Mount Eragon towered over the rest of the forest, looming into the sky. Truman could barely make out the stony bodies of his ancestors. He shivered at the thought that it could soon be him in that mound of stone. Bravely, he walked up the mountain, Clover close behind. “What is it that we’re looking for, Clover?” Clover, open mouthed, just pointed with his leaf toward an old gnome sitting at the top of the mountain. Truman nodded and continued his pace, but poor Clover couldn’t keep up and yelled for Truman to keep going without him. Truman hesitated but when he saw he was nearly out of scales he continued his journey. Tears filled his eyes as his muscles began to slow and contract. It was beginning. He was turning to stone.

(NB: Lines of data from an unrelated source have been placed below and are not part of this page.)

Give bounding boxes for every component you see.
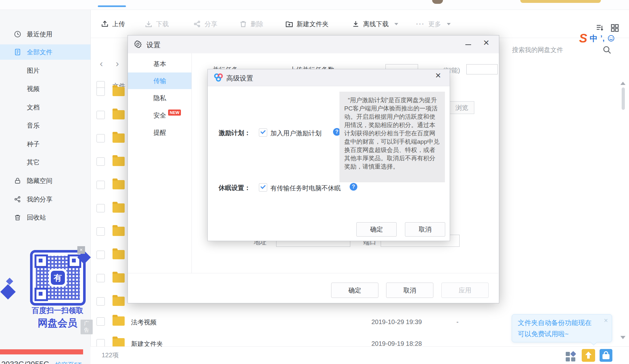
row-checkbox[interactable] — [97, 111, 105, 119]
upload-button[interactable]: 上传 — [101, 18, 125, 30]
tab-transfer[interactable]: 传输 — [128, 72, 191, 89]
sogou-logo-icon[interactable]: S — [579, 32, 587, 44]
upload-icon — [101, 20, 109, 28]
more-button[interactable]: ⋯ 更多 — [415, 18, 451, 30]
close-icon[interactable]: × — [604, 316, 608, 325]
incentive-tooltip: “用户激励计划”是百度网盘为提升PC客户端用户体验而推出的一项活动。开启后根据用… — [339, 92, 445, 182]
forward-button[interactable]: › — [116, 59, 119, 68]
folder-icon — [113, 133, 125, 143]
settings-cancel-button[interactable]: 取消 — [386, 283, 433, 298]
app-window: 最近使用 全部文件 图片 视频 文档 音乐 种子 其它 隐藏空间 我的分享 回收… — [0, 0, 629, 364]
sidebar-item-hidden-space[interactable]: 隐藏空间 — [0, 174, 90, 187]
storage-expand-link[interactable]: 扩容至5T — [55, 361, 82, 364]
delete-button[interactable]: 删除 — [239, 18, 263, 30]
advanced-ok-button[interactable]: 确定 — [356, 222, 397, 237]
settings-apply-button[interactable]: 应用 — [441, 283, 489, 298]
advanced-dialog-title: 高级设置 — [226, 74, 253, 83]
download-button[interactable]: 下载 — [144, 18, 169, 30]
scrollbar-down-arrow[interactable] — [620, 336, 625, 339]
minimize-icon[interactable] — [465, 44, 471, 45]
file-date: 2019-10-29 19:39 — [371, 318, 422, 326]
settings-ok-button[interactable]: 确定 — [331, 283, 378, 298]
file-name[interactable]: 法考视频 — [131, 318, 157, 327]
sidebar-item-videos[interactable]: 视频 — [0, 82, 90, 95]
sidebar-item-all-files[interactable]: 全部文件 — [0, 44, 90, 60]
tab-basic[interactable]: 基本 — [128, 56, 191, 72]
settings-tabs: 基本 传输 隐私 安全NEW 提醒 — [128, 53, 192, 273]
row-checkbox[interactable] — [97, 87, 105, 96]
ime-lang-indicator[interactable]: 中 — [590, 33, 598, 44]
search-icon[interactable] — [602, 45, 612, 55]
storage-usage: 2033G/2055G — [1, 360, 50, 364]
sidebar-item-documents[interactable]: 文档 — [0, 101, 90, 114]
ad-badge: 广告 — [81, 320, 93, 334]
sidebar-item-recycle-bin[interactable]: 回收站 — [0, 211, 90, 224]
file-icon — [13, 48, 22, 56]
sidebar-item-pictures[interactable]: 图片 — [0, 64, 90, 77]
row-checkbox[interactable] — [97, 227, 105, 236]
decor-diamond — [0, 284, 16, 300]
folder-icon — [113, 297, 125, 306]
decor-diamond — [6, 278, 13, 285]
transfer-grid-icon[interactable] — [566, 352, 575, 361]
share-button[interactable]: 分享 — [193, 18, 217, 30]
browse-button[interactable]: 浏览 — [449, 101, 474, 114]
scrollbar-thumb[interactable] — [622, 87, 625, 110]
row-checkbox[interactable] — [97, 297, 105, 306]
folder-icon — [113, 250, 125, 259]
active-tab-indicator — [98, 5, 126, 7]
folder-icon — [113, 157, 125, 166]
new-badge: NEW — [168, 110, 181, 116]
row-checkbox[interactable] — [97, 274, 105, 282]
row-checkbox[interactable] — [97, 181, 105, 189]
row-checkbox[interactable] — [97, 157, 105, 166]
new-folder-button[interactable]: 新建文件夹 — [285, 18, 329, 30]
more-dots-icon: ⋯ — [415, 21, 425, 27]
qr-ad-scan-text: 百度扫一扫领取 — [22, 306, 93, 315]
incentive-checkbox[interactable] — [259, 128, 267, 137]
trash-icon — [239, 20, 247, 28]
folder-icon — [113, 87, 125, 96]
sleep-checkbox-label[interactable]: 有传输任务时电脑不休眠 — [270, 184, 341, 193]
share-icon — [13, 195, 22, 203]
sidebar: 最近使用 全部文件 图片 视频 文档 音乐 种子 其它 隐藏空间 我的分享 回收… — [0, 10, 91, 364]
folder-icon — [113, 110, 125, 119]
avatar[interactable] — [432, 0, 443, 4]
offline-download-button[interactable]: 离线下载 — [352, 18, 398, 30]
auto-backup-folder-icon[interactable] — [582, 349, 595, 362]
sidebar-item-music[interactable]: 音乐 — [0, 119, 90, 132]
row-checkbox[interactable] — [97, 134, 105, 142]
lock-space-icon[interactable] — [600, 349, 612, 362]
row-checkbox[interactable] — [97, 251, 105, 259]
sidebar-item-others[interactable]: 其它 — [0, 156, 90, 169]
help-icon[interactable]: ? — [350, 183, 357, 191]
sleep-checkbox[interactable] — [259, 183, 267, 192]
vip-banner-partial[interactable] — [520, 0, 601, 3]
row-checkbox[interactable] — [97, 204, 105, 212]
chevron-down-icon — [394, 23, 398, 25]
ime-punct-indicator[interactable]: ’, — [600, 34, 604, 43]
tab-security[interactable]: 安全NEW — [128, 107, 191, 124]
row-checkbox[interactable] — [97, 317, 105, 326]
close-icon[interactable]: × — [483, 37, 489, 49]
scrollbar-up-arrow[interactable] — [620, 82, 625, 85]
toast-arrow — [590, 339, 597, 345]
share-icon — [193, 20, 201, 28]
tab-privacy[interactable]: 隐私 — [128, 90, 191, 106]
close-icon[interactable]: × — [77, 246, 85, 254]
ime-emoji-icon[interactable] — [607, 34, 615, 42]
download-parallel-input[interactable] — [466, 64, 498, 74]
sogou-ime-bar: S 中 ’, — [579, 32, 629, 45]
advanced-cancel-button[interactable]: 取消 — [405, 222, 445, 237]
back-button[interactable]: ‹ — [100, 59, 103, 68]
incentive-checkbox-label[interactable]: 加入用户激励计划 — [270, 129, 322, 138]
tab-reminder[interactable]: 提醒 — [128, 124, 191, 141]
close-icon[interactable]: × — [435, 70, 441, 81]
sidebar-item-my-shares[interactable]: 我的分享 — [0, 193, 90, 206]
trash-icon — [13, 213, 22, 222]
sidebar-item-recent[interactable]: 最近使用 — [0, 28, 90, 41]
folder-icon — [113, 338, 125, 347]
folder-icon — [113, 273, 125, 283]
search-input[interactable] — [511, 46, 602, 54]
sidebar-item-seeds[interactable]: 种子 — [0, 138, 90, 150]
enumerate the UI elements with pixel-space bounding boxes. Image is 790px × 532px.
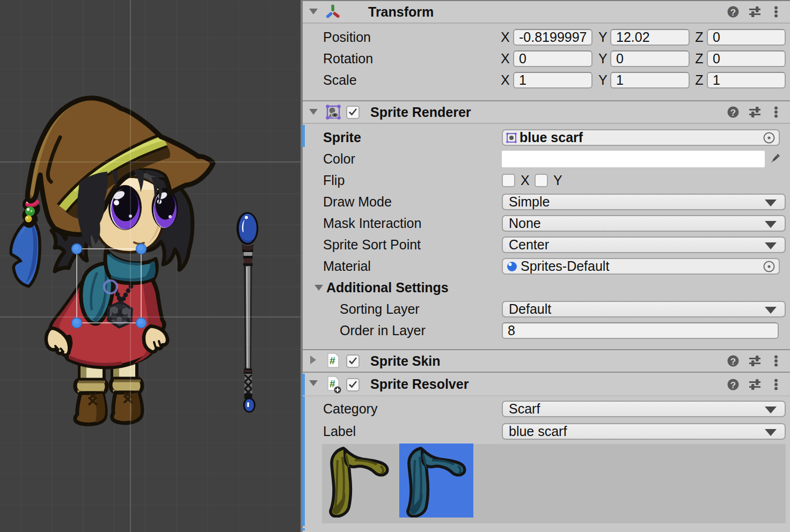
svg-text:#: # xyxy=(330,355,335,366)
svg-text:#: # xyxy=(330,378,335,389)
svg-text:?: ? xyxy=(730,380,736,390)
svg-text:?: ? xyxy=(730,8,736,18)
svg-text:?: ? xyxy=(730,108,736,118)
svg-text:?: ? xyxy=(730,357,736,367)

Forcing his way to the top, he stumbled to the sitting gnome. “Wise gnome,” he started, “I can feel my change beginning and I am not ready to give up my dragon name. What can I do to evade this sickness?” The gnome glanced up, surprised at the enormity of Truman. In a creaky voice the gnome began,
“Your journey, I’m afraid, is complete. But you did not go on this journey alone, I presume?” Truman glanced behind him and saw Clover sitting proudly at the top. Truman shook his head. The gnome started again, “Many obstacles you have overcome and many lessons you have learned on this journey. Here you will learn one more.” Truman leaned in closely for he could hardly hear the old gnome. “You have given this young clover life. No plant can live on their own, in fact, only a dragon’s tears can awaken the inanimate.” He waited to gauge Truman’s reaction and then began again. “You are truly a remarkable dragon, as you have broken the number one rule, ‘never show emotion’.” Truman was appalled, he had broken a rule. He didn’t have a name to uphold, he had ruined it already.
Truman took a deep breath, “I understand you cannot help me. I am not truly a dragon because I have broken the number one rule. I tried, but being a dragon is an awfully big responsibility.” The gnome smiled a toothless grin,
“and that is precisely why I will give you what you came for. I have met many dragons on their final journey, and none, not one, have shown their true emotions. They are as stoic as the stones they turn into.” Truman couldn’t believe it, he was a true dragon, a real dragon, with a real name to uphold! He smiled as he felt his muscles relax and was surprised to see his scales growing back in. The gnome spoke for a final time, “Just as you have given this clover life, I will give you yours back. Take care Truman, for as you know, being a dragon is an awfully big responsibility.”